The last two lines of this extract satirise the ‘American Dream’. This suggests that the fantasy of the American Dream is washing away, leaving the harsh reality underneath exposed. This image of the ‘great’ American river, a recurring motif in American Literature, signals the idea of changeability and the cyclical nature of life. Ginsberg explosively lists spiritual, magical terminology ‘visions! omens! […] gone down…’. This is can be read as a criticism of religious institutions, in their militant conservatism which was constantly attacking beatnik art and lifestyle. The use of daring language ‘crazy’ ‘cocksucker’ creates this image of a disturbance of order …which is specifically linked to the human psyche.

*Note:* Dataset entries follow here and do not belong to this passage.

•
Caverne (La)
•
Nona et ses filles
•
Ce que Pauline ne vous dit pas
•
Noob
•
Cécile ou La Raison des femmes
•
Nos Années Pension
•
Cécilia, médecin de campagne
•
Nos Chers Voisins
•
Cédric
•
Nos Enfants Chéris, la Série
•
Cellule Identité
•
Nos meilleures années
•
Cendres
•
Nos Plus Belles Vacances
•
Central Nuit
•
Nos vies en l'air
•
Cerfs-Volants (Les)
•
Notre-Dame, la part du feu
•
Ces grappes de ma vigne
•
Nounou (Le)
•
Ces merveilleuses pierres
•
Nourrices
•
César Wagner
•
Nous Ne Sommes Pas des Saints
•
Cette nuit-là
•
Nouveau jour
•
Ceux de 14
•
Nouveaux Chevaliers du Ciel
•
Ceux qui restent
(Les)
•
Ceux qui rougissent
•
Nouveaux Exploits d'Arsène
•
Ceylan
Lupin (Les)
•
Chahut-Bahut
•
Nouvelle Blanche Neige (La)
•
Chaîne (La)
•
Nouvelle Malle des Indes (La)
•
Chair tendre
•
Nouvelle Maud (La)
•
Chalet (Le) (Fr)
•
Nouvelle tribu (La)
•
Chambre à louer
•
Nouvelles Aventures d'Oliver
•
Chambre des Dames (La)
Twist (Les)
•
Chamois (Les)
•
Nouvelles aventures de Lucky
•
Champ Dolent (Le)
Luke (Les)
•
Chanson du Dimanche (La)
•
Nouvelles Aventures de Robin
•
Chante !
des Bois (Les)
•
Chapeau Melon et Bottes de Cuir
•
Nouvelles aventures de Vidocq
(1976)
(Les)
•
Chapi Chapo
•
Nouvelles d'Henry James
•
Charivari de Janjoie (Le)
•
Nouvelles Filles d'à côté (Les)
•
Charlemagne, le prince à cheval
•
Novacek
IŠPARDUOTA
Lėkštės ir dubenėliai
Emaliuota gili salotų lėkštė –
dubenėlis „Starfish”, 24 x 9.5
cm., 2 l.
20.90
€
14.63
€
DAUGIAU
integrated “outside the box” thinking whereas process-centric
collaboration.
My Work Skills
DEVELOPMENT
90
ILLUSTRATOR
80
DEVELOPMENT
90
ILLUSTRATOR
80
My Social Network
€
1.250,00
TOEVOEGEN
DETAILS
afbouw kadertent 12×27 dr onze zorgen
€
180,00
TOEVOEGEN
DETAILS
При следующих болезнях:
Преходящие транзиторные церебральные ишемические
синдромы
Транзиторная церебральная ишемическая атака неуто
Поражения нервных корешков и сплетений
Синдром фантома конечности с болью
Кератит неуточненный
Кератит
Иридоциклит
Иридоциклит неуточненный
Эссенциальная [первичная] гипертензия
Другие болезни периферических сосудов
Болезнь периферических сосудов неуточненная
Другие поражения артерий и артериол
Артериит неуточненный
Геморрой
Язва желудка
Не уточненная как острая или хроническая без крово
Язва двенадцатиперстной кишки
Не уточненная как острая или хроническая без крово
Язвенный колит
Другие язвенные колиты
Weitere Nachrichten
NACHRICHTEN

This results in the idea that with Howl Ginsberg is highlighting a hope and desire for a more progressive and accepting society.

This extract in particular suggests that ‘wildness’ is inherent in societal structures. In this sense, the ‘wild’ figure of the sacrificial god ‘Moloch’ appears to control society, and represents all of the ills of modern life. The obscenity trial which surrounded Howl highlights the idea that Ginsberg’s way of fighting the institutions of which he was critical was through his explosive expression.
In a sense Howl is a battle between strains of ‘wildness’, that of the capitalist institutions versus that of the beatnik community. This comment on society cemented the poem as a pivotal part of the birth of American counter culture.